2話 授業中にお仕事 3

「今日は三種類の化学平衡の実験をし、グラフを作成したのち、考察を記入してもらう」


 教員の長々とした説明ののち、豚どもが黙々とビーカーの中の薬品をフラスコに入れ始めた。

 おおかた、薬剤を混ぜて反応を見る、ということだとはわかったが、これの何が楽しいのだろう。
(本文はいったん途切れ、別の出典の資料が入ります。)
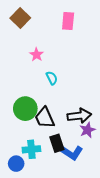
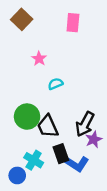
cyan semicircle: (52, 78) -> (55, 84), turned -88
black arrow: (79, 116) -> (85, 124), turned 125
cyan cross: (31, 149) -> (34, 160), turned 36

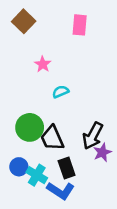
blue L-shape: (76, 163) -> (61, 191), moved
blue circle: (17, 175) -> (19, 167), moved

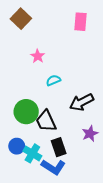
pink rectangle: (80, 25) -> (81, 22), moved
black arrow: (93, 136) -> (82, 102), moved, turned 35

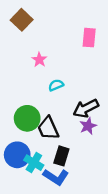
pink rectangle: (81, 22) -> (89, 38), moved
purple star: (90, 134) -> (88, 126), moved
blue circle: (17, 146) -> (17, 155), size x1.5
black rectangle: (59, 147) -> (61, 156), turned 36

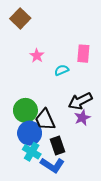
pink rectangle: (89, 38) -> (83, 54), moved
cyan semicircle: (56, 85) -> (62, 70), moved
blue circle: (17, 155) -> (30, 133), moved
black rectangle: (61, 156) -> (57, 146), turned -36

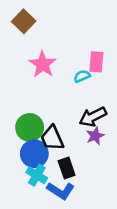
pink star: (37, 56) -> (43, 64), size x1.6
cyan semicircle: (62, 70) -> (82, 76), moved

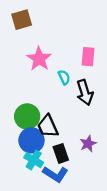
brown square: (24, 21) -> (22, 20), turned 30
cyan semicircle: (82, 76) -> (64, 77), moved, turned 88
black arrow: (93, 117) -> (85, 93), moved, turned -80
purple star: (95, 136) -> (88, 144), moved

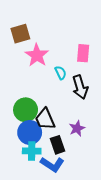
brown square: (22, 20) -> (20, 34), moved
purple star: (88, 144) -> (77, 128), moved
cyan cross: (34, 160) -> (32, 151), turned -30

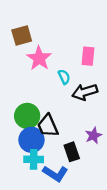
black arrow: (80, 87) -> (85, 92), turned 90
purple star: (77, 128) -> (93, 135), moved
black rectangle: (57, 145) -> (72, 152), moved

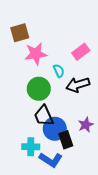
pink rectangle: (88, 56) -> (81, 52), turned 48
pink star: (39, 58) -> (36, 54), turned 30
green circle: (27, 116) -> (39, 89), moved
blue circle: (31, 140) -> (55, 129), moved

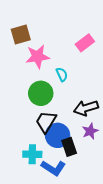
pink rectangle: (81, 52) -> (85, 43), moved
black arrow: (78, 85) -> (86, 108), moved
black trapezoid: (44, 116) -> (46, 122), turned 55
 現代国語が月であれば、こんな作業は、汚れた底なし沼に沈むスッポン……。やる気が出ない。


「あの」


 いつ間にか、隣に皇がいた。驚いて、「ひぇっ!?」と声が出た。


「手伝います」


「チクショウ、皇め……!」

「俺たちより6つ先の実験が終わってるんだっけか……」

「天才な上にうまいところを取りやがって……っ!」

「俺は見たぞ……わざわざ先生に交渉してエルデさんのお世話係になっていた!」

「くっ! ずるい! あのボンボンめっ!」


 豚どものひそひそ声に微塵も反応することなく、皇は一滴、二滴と液体を垂らしながら、じっとフラスコを見つめていた。


「変化しました。書いてください」


「どこに、何を?」


「ここです。10mlのところに点を打ってください。そこからは、20mlのところまで弧を描くように点を打ってください」


 すっと伸びてきた指を見て、どきりと胸が鳴った。

 長くて、きれい……。

 この指が、昨日、私の髪にサクラを……。

 ぶわっと顔が熱くなる。

 だめだ! こんなふうに萌えを思い出してしまっては、また手が動かなくなる……!

 私は首を振って言われた通りのことをやった。


「髪飾り……」


「え?」

 

「いえ。よかったです」


 皇はフラスコの中身をジャっと捨てて洗い流した。

 どうやら1つ目が終わったらしい。

 

 少し、いらりとした。

 なんなんだ。もそもそもそもそと。容姿とギャップでつい萌えてしまうが、この男は根暗。

 そう思ったら、萌えの気持ちが萎んでいくのを感じた。